# Engine info



## bostonwindows30 (Jan 23, 2013)

Just bought a 94 chevy k1500 but the person I bought it from said there is a rebuilt motor put in it, but doesn't know the year?? How do I find this information, it is a 8cyl.


----------



## danpik (Sep 11, 2011)

Did he buy the rebuild from a supplier such as a national parts store? If it is say a 350 cid it could be from any year possibly from the last 20-30 years. There are engine codes on the block, not sure where on the Chevy blocks, that can tell you the year it was built.


----------



## bostonwindows30 (Jan 23, 2013)

That's what I need to know?

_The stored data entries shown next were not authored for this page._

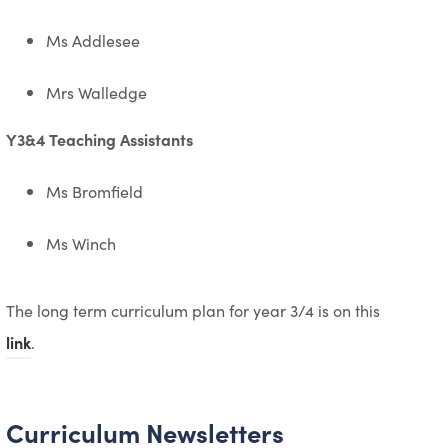
Ms Addlesee
Mrs Walledge
Y3&4 Teaching Assistants
Ms Bromfield
Ms Winch
The long term curriculum plan for year 3/4 is on this
link
.
Curriculum Newsletters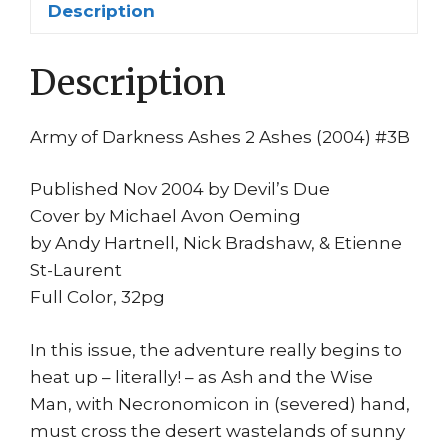
Description
Bradshaw
Evil
Description
Dead
Rise
Movie
Army of Darkness Ashes 2 Ashes (2004) #3B
quantity
Published Nov 2004 by Devil’s Due
Cover by Michael Avon Oeming
by Andy Hartnell, Nick Bradshaw, & Etienne
St-Laurent
Full Color, 32pg
In this issue, the adventure really begins to
heat up – literally! – as Ash and the Wise
Man, with Necronomicon in (severed) hand,
must cross the desert wastelands of sunny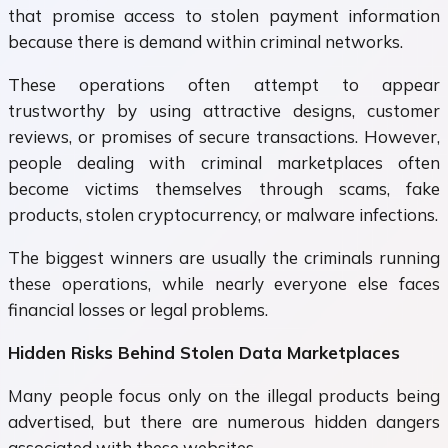
that promise access to stolen payment information
because there is demand within criminal networks.
These operations often attempt to appear
trustworthy by using attractive designs, customer
reviews, or promises of secure transactions. However,
people dealing with criminal marketplaces often
become victims themselves through scams, fake
products, stolen cryptocurrency, or malware infections.
The biggest winners are usually the criminals running
these operations, while nearly everyone else faces
financial losses or legal problems.
Hidden Risks Behind Stolen Data Marketplaces
Many people focus only on the illegal products being
advertised, but there are numerous hidden dangers
associated with these websites.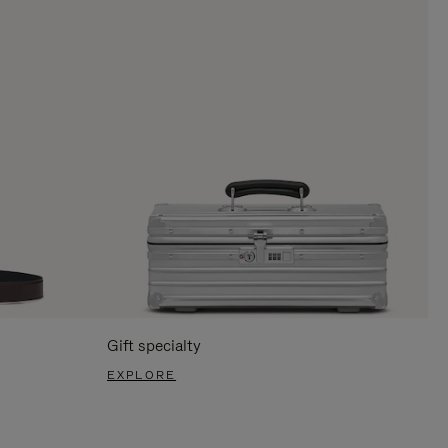
Gift specialty
EXPLORE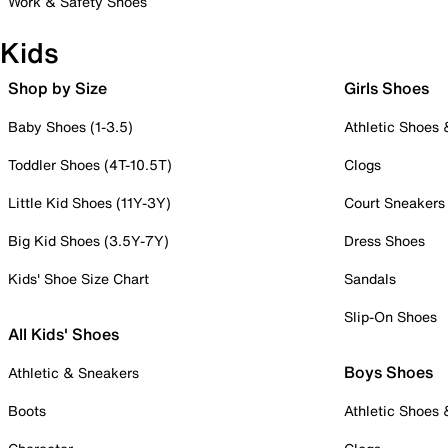
Work & Safety Shoes
Kids
Shop by Size
Girls Shoes
Baby Shoes (1-3.5)
Athletic Shoes
Toddler Shoes (4T-10.5T)
Clogs
Little Kid Shoes (11Y-3Y)
Court Sneakers
Big Kid Shoes (3.5Y-7Y)
Dress Shoes
Kids' Shoe Size Chart
Sandals
Slip-On Shoes
All Kids' Shoes
Boys Shoes
Athletic & Sneakers
Boots
Athletic Shoes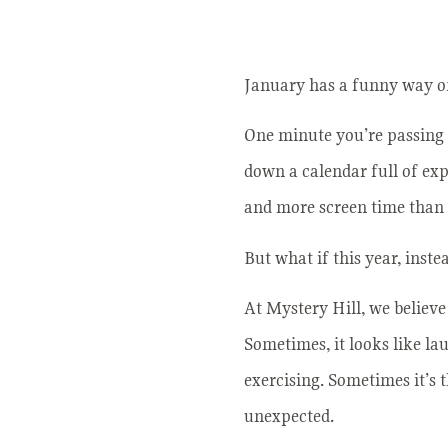
January has a funny way of
One minute you’re passing 
down a calendar full of ex
and more screen time than w
But what if this year, inste
At Mystery Hill, we believe 
Sometimes, it looks like la
exercising. Sometimes it’s 
unexpected.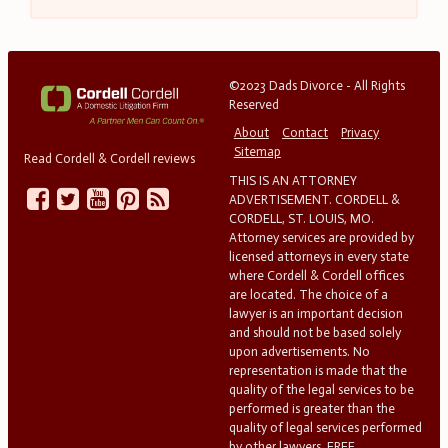
©2023 Dads Divorce - All Rights
Reserved
About
Contact
Privacy
Sitemap
Read Cordell & Cordell reviews
THIS IS AN ATTORNEY
ADVERTISEMENT. CORDELL &
CORDELL, ST. LOUIS, MO.
Attorney services are provided by
licensed attorneys in every state
where Cordell & Cordell offices
are located. The choice of a
lawyer is an important decision
and should not be based solely
upon advertisements. No
representation is made that the
quality of the legal services to be
performed is greater than the
quality of legal services performed
by other lawyers. FREE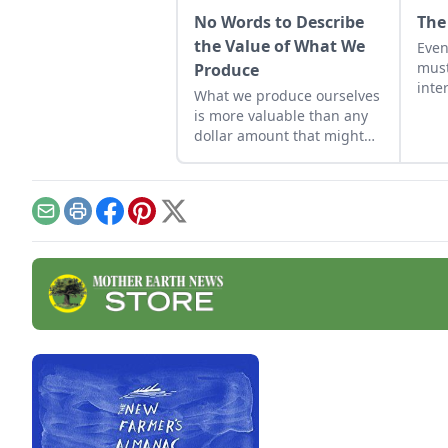
No Words to Describe
The
the Value of What We
Eve
must
Produce
inte
What we produce ourselves
and 
is more valuable than any
When
dollar amount that might
rule
be assigned to it. We have
time
put our heart and soul into
enri
it and we can feel it, but
to e
there is no way to measure
Email
Print
Facebook
Pinterest
X
that and no words to
describe it.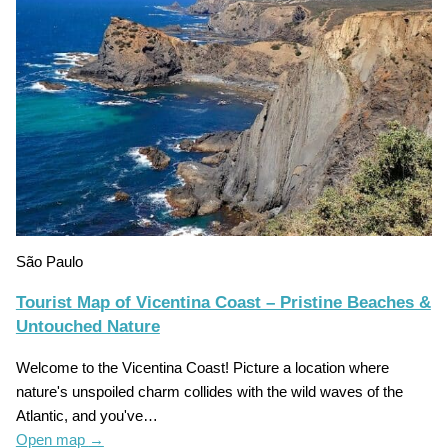
São Paulo
Tourist Map of Vicentina Coast – Pristine Beaches &
Untouched Nature
Welcome to the Vicentina Coast! Picture a location where
nature's unspoiled charm collides with the wild waves of the
Atlantic, and you've…
Open map
→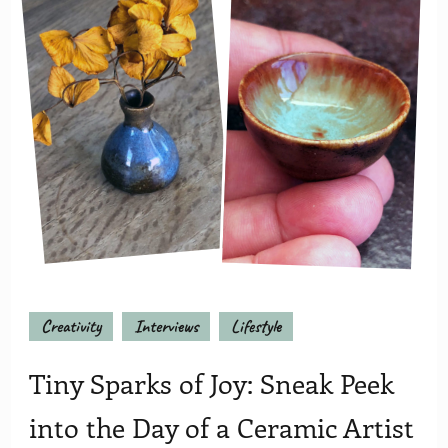
Creativity
Interviews
Lifestyle
Tiny Sparks of Joy: Sneak Peek
into the Day of a Ceramic Artist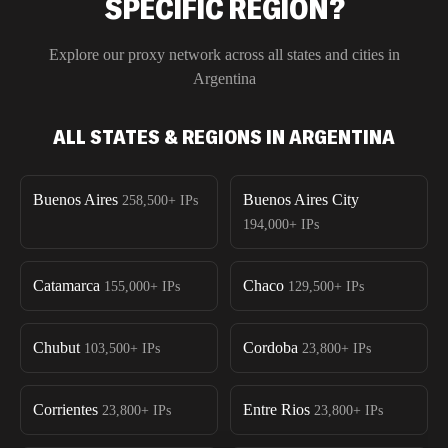
SPECIFIC REGION?
Explore our proxy network across all states and cities in
Argentina
ALL STATES & REGIONS IN ARGENTINA
Buenos Aires
Buenos Aires City
258,500+
IPs
194,000+
IPs
Catamarca
Chaco
155,000+
IPs
129,500+
IPs
Chubut
Cordoba
103,500+
IPs
23,800+
IPs
Corrientes
Entre Rios
23,800+
IPs
23,800+
IPs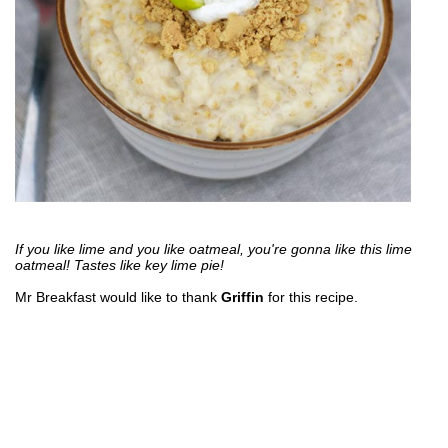
If you like lime and you like oatmeal, you're gonna like this lime
oatmeal! Tastes like key lime pie!
Mr Breakfast would like to thank
Griffin
for this recipe.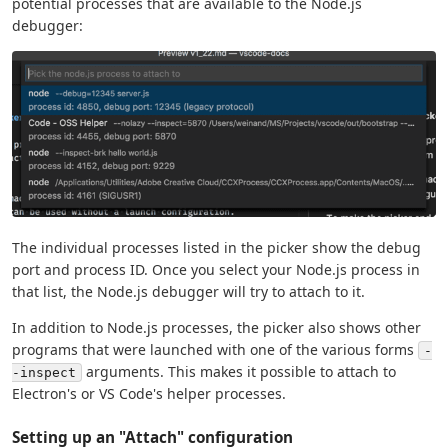
potential processes that are available to the Node.js
debugger:
The individual processes listed in the picker show the debug
port and process ID. Once you select your Node.js process in
that list, the Node.js debugger will try to attach to it.
In addition to Node.js processes, the picker also shows other
programs that were launched with one of the various forms
-
arguments. This makes it possible to attach to
-inspect
Electron's or VS Code's helper processes.
Setting up an "Attach" configuration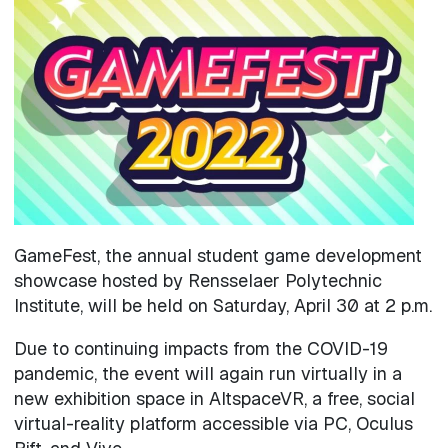
Image
GameFest, the annual student game development
showcase hosted by Rensselaer Polytechnic
Institute, will be held on Saturday, April 30 at 2 p.m.
Due to continuing impacts from the COVID-19
pandemic, the event will again run virtually in a
new exhibition space in AltspaceVR, a free, social
virtual-reality platform accessible via PC, Oculus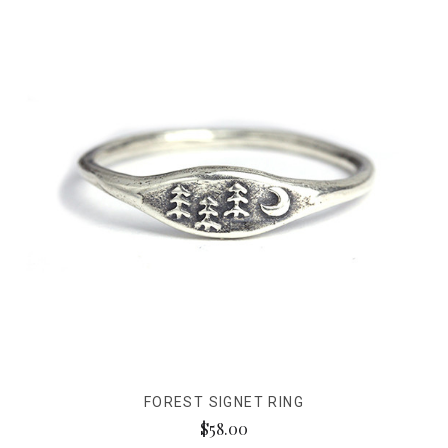
FOREST SIGNET RING
$58.00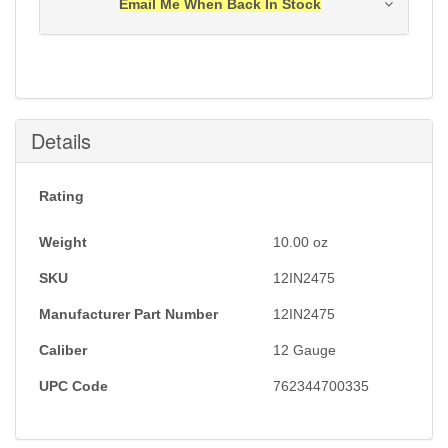
Email Me When Back In Stock
Notification will be sent to your e-mail address when
this item is back in stock.
Submit
Details
Rating
Weight
10.00
oz
SKU
12IN2475
Manufacturer Part Number
12IN2475
Caliber
12 Gauge
UPC Code
762344700335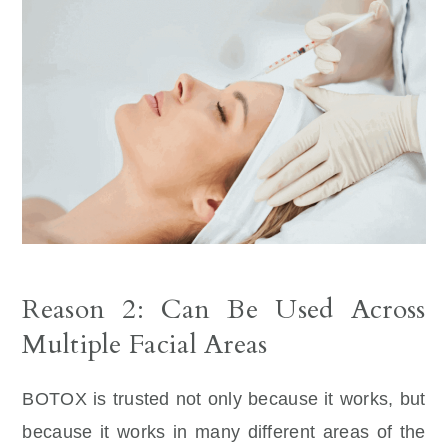
Reason 2: Can Be Used Across
Multiple Facial Areas
BOTOX is trusted not only because it works, but
because it works in many different areas of the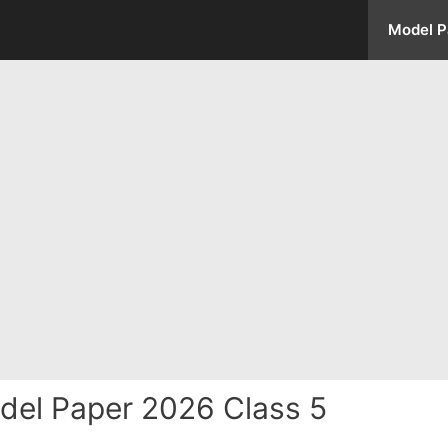
Model P
del Paper 2026 Class 5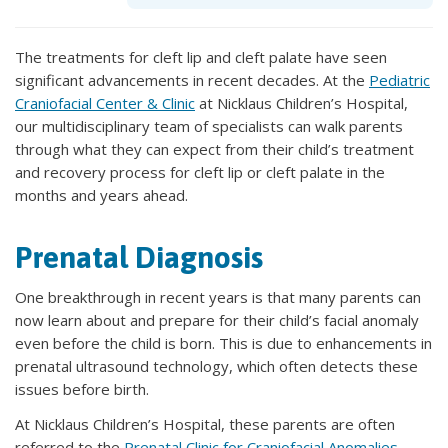
The treatments for cleft lip and cleft palate have seen
significant advancements in recent decades. At the
Pediatric
Craniofacial Center & Clinic
at Nicklaus Children’s Hospital,
our multidisciplinary team of specialists can walk parents
through what they can expect from their child’s treatment
and recovery process for cleft lip or cleft palate in the
months and years ahead.
Prenatal Diagnosis
One breakthrough in recent years is that many parents can
now learn about and prepare for their child’s facial anomaly
even before the child is born. This is due to enhancements in
prenatal ultrasound technology, which often detects these
issues before birth.
At Nicklaus Children’s Hospital, these parents are often
referred to the
Prenatal Clinic for Craniofacial Anomalies
.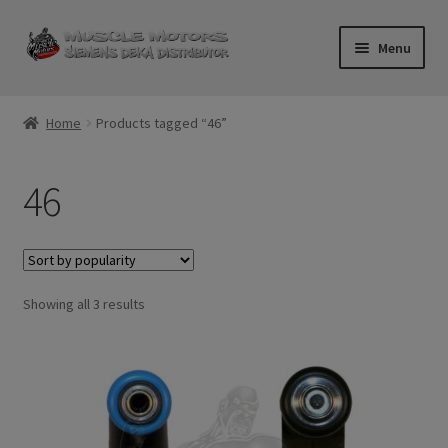
Skip
Skip
Menu
to
to
navigation
content
Home
Home
Products tagged “46”
Cart
46
Checkout
Contact Us
Sorted
Showing all 3 results
Injector FAQ
by
popularity
My Account
Logout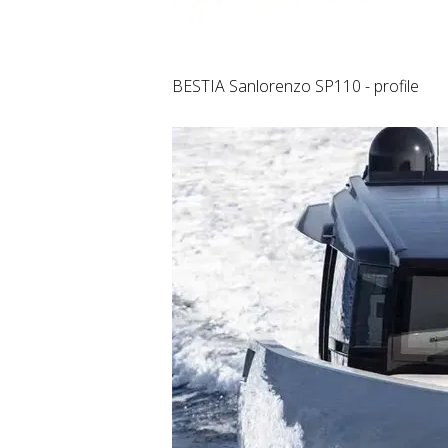
BESTIA Sanlorenzo SP110 - profile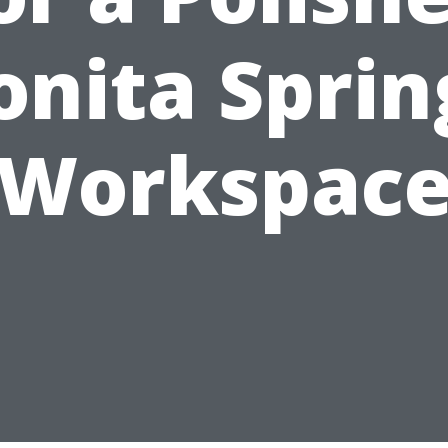
onita Sprin
Workspac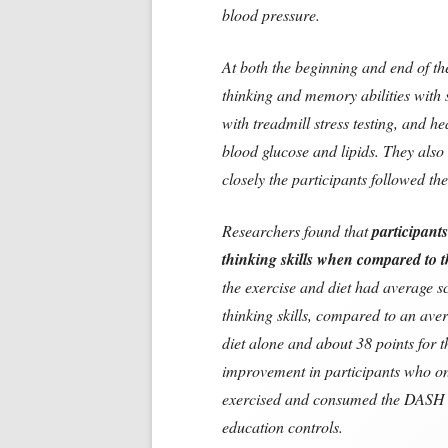
blood pressure.
At both the beginning and end of th
thinking and memory abilities with s
with treadmill stress testing, and he
blood glucose and lipids. They als
closely the participants followed t
Researchers found that
participant
thinking skills when compared to t
the exercise and diet had average sc
thinking skills, compared to an aver
diet alone and about 38 points for 
improvement in participants who o
exercised and consumed the DASH 
education controls.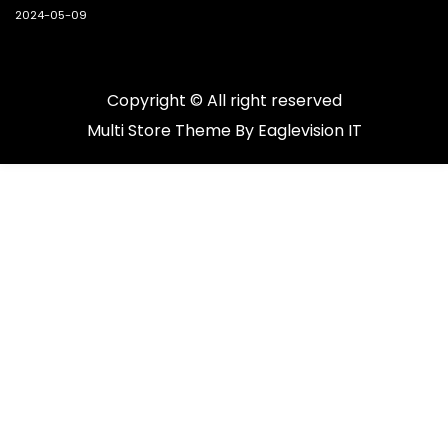
2024-05-09
Copyright © All right reserved
Multi Store
Theme By
Eaglevision IT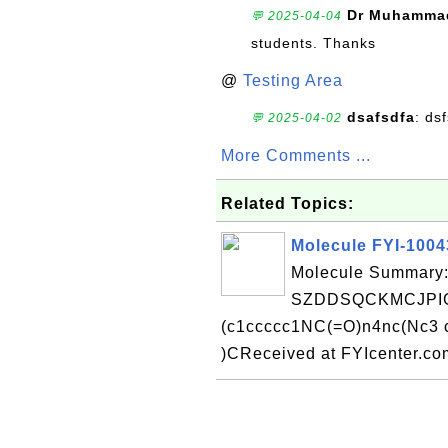
Dr Muhammad
💬 2025-04-04
students. Thanks
@
Testing Area
dsafsdfa
: ds
💬 2025-04-02
More Comments ...
Related Topics:
Molecule FYI-100
Molecule Summary:
SZDDSQCKMCJPIC
(c1ccccc1NC(=O)n4nc(Nc3
)CReceived at FYIcenter.c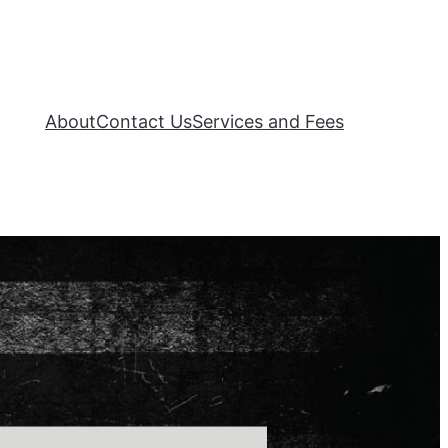
About
Contact Us
Services and Fees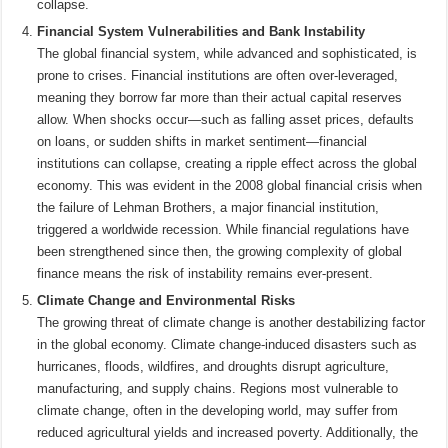
collapse.
Financial System Vulnerabilities and Bank Instability
The global financial system, while advanced and sophisticated, is
prone to crises. Financial institutions are often over-leveraged,
meaning they borrow far more than their actual capital reserves
allow. When shocks occur—such as falling asset prices, defaults
on loans, or sudden shifts in market sentiment—financial
institutions can collapse, creating a ripple effect across the global
economy. This was evident in the 2008 global financial crisis when
the failure of Lehman Brothers, a major financial institution,
triggered a worldwide recession. While financial regulations have
been strengthened since then, the growing complexity of global
finance means the risk of instability remains ever-present.
Climate Change and Environmental Risks
The growing threat of climate change is another destabilizing factor
in the global economy. Climate change-induced disasters such as
hurricanes, floods, wildfires, and droughts disrupt agriculture,
manufacturing, and supply chains. Regions most vulnerable to
climate change, often in the developing world, may suffer from
reduced agricultural yields and increased poverty. Additionally, the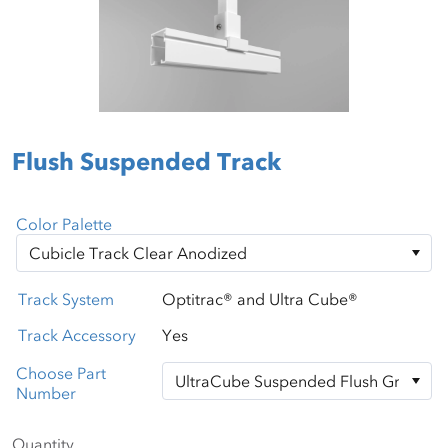
Flush Suspended Track
Color Palette
Track System
Optitrac® and Ultra Cube®
Track Accessory
Yes
Choose Part
Number
Quantity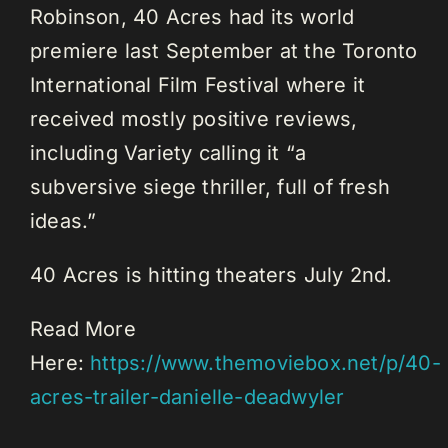
Robinson, 40 Acres had its world
premiere last September at the Toronto
International Film Festival where it
received mostly positive reviews,
including Variety calling it “a
subversive siege thriller, full of fresh
ideas.”
40 Acres is hitting theaters July 2nd.
Read More
Here:
https://www.themoviebox.net/p/40-
acres-trailer-danielle-deadwyler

Is where to look for these codes on the block????


----------



## Bondo (Dec 8, 2007)

Ayuh,... The block Castin' number is on the bellhousin' flange, behind the left head,...

The original block stampin's are on the block's deck, just ahead of the right head,...
Though, if the block was decked, the stamped numbers are now Gone,....

Donno why yer askin', as the new motor, most likely uses all the accessories off the original '94 motor,...


----------



## bostonwindows30 (Jan 23, 2013)

It originally was a 5.7 do you think they put that same liter in or went to a 5.3??


----------



## Anti-wingnut (Oct 18, 2009)

bostonwindows30 said:


> It originally was a 5.7 do you think they put that same liter in or went to a 5.3??


Yes to both


----------



## Bondo (Dec 8, 2007)

bostonwindows30 said:


> It originally was a 5.7 do you think they put that same liter in or went to a 5.3??


Ayuh,.... I imagine it's a 5.0l or another 5.7l, as the 5.3l is a very, _*Very*_ different motor,....


----------



## Mort (Nov 26, 2008)

Most likely its just a replacement 350, no reason to downgrade to a 305 (unless he got a screamin' deal on one). Upgrading to a 5.3 is such a big and complicated project that if he knew enough to do it, he'd know everything about it.

The only reason it would matter is if you are in a really strict smogging state (like California), you can only put in a replacement engine that is either the same model year as the truck or newer. That is to say, if the truck is a 94, you can't put a block from a 93 in it, even though they're identical. I kinda doubt the state inspector would ding you on it, though. Of course, Washington doesn't have a state inspection, so I can't speak to that part of it.


----------



## bostonwindows30 (Jan 23, 2013)

Mort- thank you perfect...


----------